この子、今日ここに来た目的を見失っているのではなかろうか……。
「いえ! 今日は、8段(龍)に上げてもらうためにここに来ました!」
「うん、忘れてないなら良いんだけどさ......。一応、カスタムで実践的に教えようと思っているんだけど、どうかな?」
「お任せします!」
「そう。じゃあ、とりあえず招待するね」
いちいち反応が大げさだが、そこは突っ込んだらきりが無いので諦めることにした。
フレンド登録を済ませ、カスタムへと招待する。
カスタムでは、ステージやゲーム時間諸々を設定できるので、とりあえず1対1で戦ってみて、感じた事をアドバイスするという形をとる。

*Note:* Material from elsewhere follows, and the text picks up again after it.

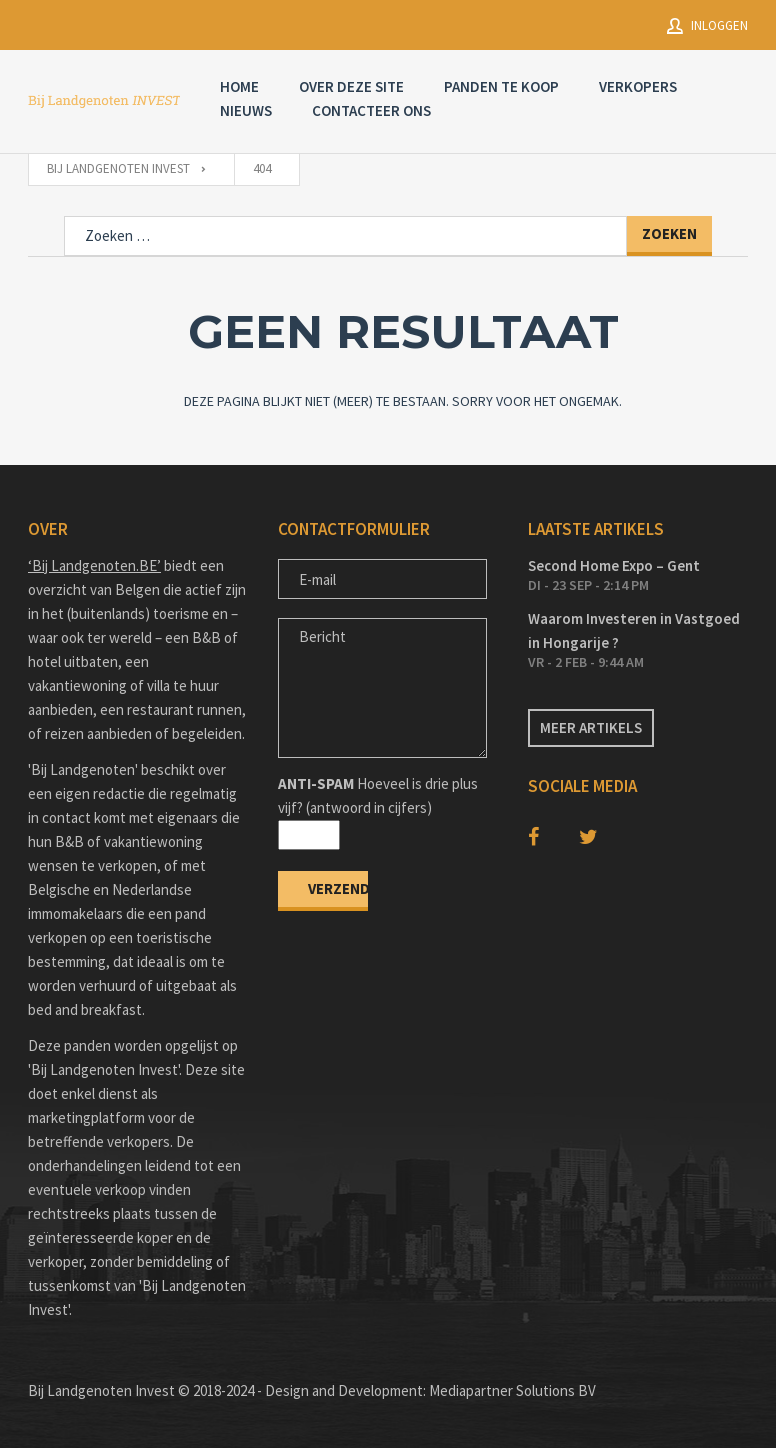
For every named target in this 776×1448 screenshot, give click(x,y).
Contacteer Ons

コミュ障の晴也が話して説明するより、感じた事を話す方が得意という理由から実戦形式を好んでいるのだが、それは本人しか知らない事実だ。
「時間は30分。ステージは無人島に設定しています。後、私は無敵などの能力は一切使いません。マイさんはいつも通り、ランクマッチだと思って私を追ってください」
「は、はい!」
「では、始めましょうか」
時間が30分で鬼が1人。となれば、ステージの中でも一番狭い無人島を選ぶのは当然だとして、それでもかなりの広さがある。
仮に見つからなかったとしても、それは索敵能力に問題があると考えた方が良い。
少なくとも、彼女が目指している8段以上のランクの鬼ならば、容易く見つけることが出来るだろう。
それこそ、能力に頼らずとも経験などでこちらが隠れている場所を大体当ててくるのだ。
それの有無でも、アドバイスする点は大きく変わってくる。
――30分後
カスタムが終わった晴也の印象は、なるほど。その一言だった。
結果から言えば、開始10分程度で当たりをつけられ、その後20分以上逃げていた形だ。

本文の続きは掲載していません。